Four years after Israel invaded Lebanon in an effort to destroy Chairman Yasser Arafat's Palestine Liberation Organization, his weakened forces are again fighting for their physical and political lives -- this time against fellow Arabs.
In Beirut, fighting pits Arafat loyalists and even nominally anti-Arafat Palestinians against Shiite Moslem Amal militimen in a rerun of last year's so-called "war of the camps" where many Palestinian refugees still live.
Rightly or wrongly, many Arabs automatically assume that Syria is backing the Amal drive in a renewed effort to prevent Arafat from reestablishing anything approaching his pre-1982 state-within-a-state status in Lebanon.
In Jordan, with apparent official complaisance, Atallah Atallah, a cashiered PLO military intelligence chief, claims to have ousted Arafat as PLO chief. Some observers conclude that Jordan's King Hussein at least tacitly encouraged Atallah's actions to signal continuing displeasure with Arafat for allegedly causing the breakdown in February of their year-long joint effort to reach a Middle East peace agreement.
The timing suggests that the monarch is seeking to burnish his image with Congress before his arrival in Washington, where he hopes to persuade U.S. officials to reconsider arms sales to his country now that he has broken with Arafat, according to analysts and diplomats.
Hussein left Paris Wednesday for Boston to attend his twin daughters' graduations, United Press International reported. He is scheduled to meet with President Reagan in Washington on Monday.
Arab analysts have suggested that Jordan and Syria may be acting in concert to bring Arafat to heel. Their aim is described as part of a larger plan to foster reconciliation between Syria and Iraq, whose capitals are the seats of violently opposed branches of the Baath (Arab Renaissance) Party.
Such joint action would be calculated to please the United States and Britain, whose prime minister, Margaret Thatcher, recently endorsed Jordanian and Israeli arguments for ditching the PLO for more pliant Palestinian leadership in any future peace negotiations.
But so far, Iraqi President Saddam Hussein has shown no disposition to stop providing Arafat with facilities in Baghdad -- a way for Saddam Hussein to demonstrate the PLO chairman's ability to operate despite Arafat's strained relations with Syria.
Many of Arafat's Palestinian critics are convinced that even if his longtime financial and political protector, Saudi Arabia, were to turn on him, such concerted action by Arab states at most would weaken him, rather than remove him from leadership. These critics reason that Arafat and Syria are using the Beirut fighting as part of a deadly poker game to test each other.

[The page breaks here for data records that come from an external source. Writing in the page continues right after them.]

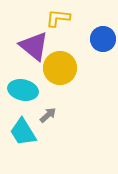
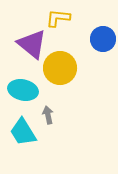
purple triangle: moved 2 px left, 2 px up
gray arrow: rotated 60 degrees counterclockwise
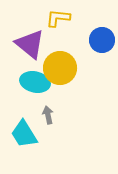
blue circle: moved 1 px left, 1 px down
purple triangle: moved 2 px left
cyan ellipse: moved 12 px right, 8 px up
cyan trapezoid: moved 1 px right, 2 px down
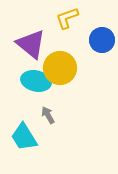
yellow L-shape: moved 9 px right; rotated 25 degrees counterclockwise
purple triangle: moved 1 px right
cyan ellipse: moved 1 px right, 1 px up
gray arrow: rotated 18 degrees counterclockwise
cyan trapezoid: moved 3 px down
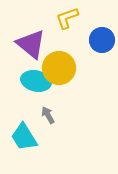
yellow circle: moved 1 px left
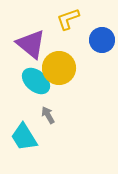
yellow L-shape: moved 1 px right, 1 px down
cyan ellipse: rotated 28 degrees clockwise
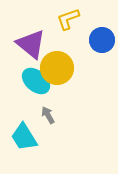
yellow circle: moved 2 px left
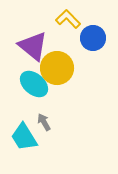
yellow L-shape: rotated 65 degrees clockwise
blue circle: moved 9 px left, 2 px up
purple triangle: moved 2 px right, 2 px down
cyan ellipse: moved 2 px left, 3 px down
gray arrow: moved 4 px left, 7 px down
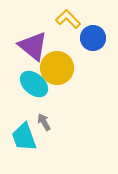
cyan trapezoid: rotated 12 degrees clockwise
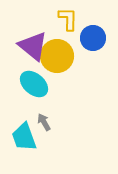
yellow L-shape: rotated 45 degrees clockwise
yellow circle: moved 12 px up
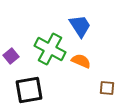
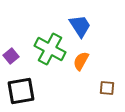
orange semicircle: rotated 84 degrees counterclockwise
black square: moved 8 px left, 1 px down
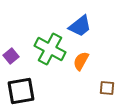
blue trapezoid: rotated 85 degrees clockwise
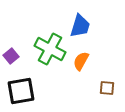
blue trapezoid: rotated 35 degrees counterclockwise
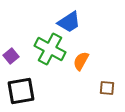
blue trapezoid: moved 11 px left, 4 px up; rotated 40 degrees clockwise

As one Palestinian official in Damascus said recently in predicting the renewed fighting: "Arafat knows he's exaggerating his claims about being back in Beirut stronger than in 1982. But that is just the kind of nightmare scenario he thinks might press Syria into reconciliation talks" three years after Syrian President Hafez Assad unceremoniously ejected Arafat from Damascus.

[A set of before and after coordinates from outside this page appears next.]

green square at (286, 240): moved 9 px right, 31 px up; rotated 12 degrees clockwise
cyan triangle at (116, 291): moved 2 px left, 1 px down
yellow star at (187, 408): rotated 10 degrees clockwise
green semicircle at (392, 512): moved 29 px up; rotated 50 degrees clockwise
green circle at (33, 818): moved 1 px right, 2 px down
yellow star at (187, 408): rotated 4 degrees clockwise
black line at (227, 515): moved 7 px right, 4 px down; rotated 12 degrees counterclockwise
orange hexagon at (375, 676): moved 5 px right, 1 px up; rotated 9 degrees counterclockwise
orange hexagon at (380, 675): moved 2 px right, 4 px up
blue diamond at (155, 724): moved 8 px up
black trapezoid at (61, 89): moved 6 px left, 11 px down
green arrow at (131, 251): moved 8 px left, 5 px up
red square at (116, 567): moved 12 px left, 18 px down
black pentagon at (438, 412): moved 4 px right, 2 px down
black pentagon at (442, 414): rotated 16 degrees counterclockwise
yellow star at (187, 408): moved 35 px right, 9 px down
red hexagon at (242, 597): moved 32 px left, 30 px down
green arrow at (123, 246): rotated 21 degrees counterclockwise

So far, Assad has refused to entertain any reconciliation, vetoing suggestions in private while publicly arguing that principles rather than personal differences are at stake.
Privately, Syrian officials acknowledge that Assad, like Hussein, has failed to stamp out the PLO's legitimacy for ordinary Palestinians, especially those in the Israeli-occupied West Bank and the Gaza Strip.
Moreover, Assad's stand has put him at odds with his Soviet allies. Now that the U.S.-backed peace initiative with Jordan has collapsed, the Kremlin has sought to improve its once strained relations with Arafat. Underscoring the Kremlin's change of heart, Soviet leader Mikhail Gorbachev received Arafat in April in East Berlin during the East German communist party congress.
In turn, much to Syrian annoyance, Arafat has publicly supported a Soviet-backed call from Algeria for reconciliation talks among all the badly split Palestinian factions.
With Arafat's mainstream Fatah refusing to sit with pro-Syrian factions that took up arms against his wing of the PLO and with Assad refusing to let his Palestinian proteges attend, plans to convene a meeting in Algiers in early May went by the boards.
But such is the deep-seated longing for even a semblance of unity in Palestinian ranks that critics of Arafat's often autocratic leadership may yet forgive -- if not forget -- what they see as his past excesses. For all the aging Palestinian leaders are aware that their long collective stewardship has weakened the organization whose continued existence often has seemed more important than attaining an independent Palestinian state, their proclaimed objective.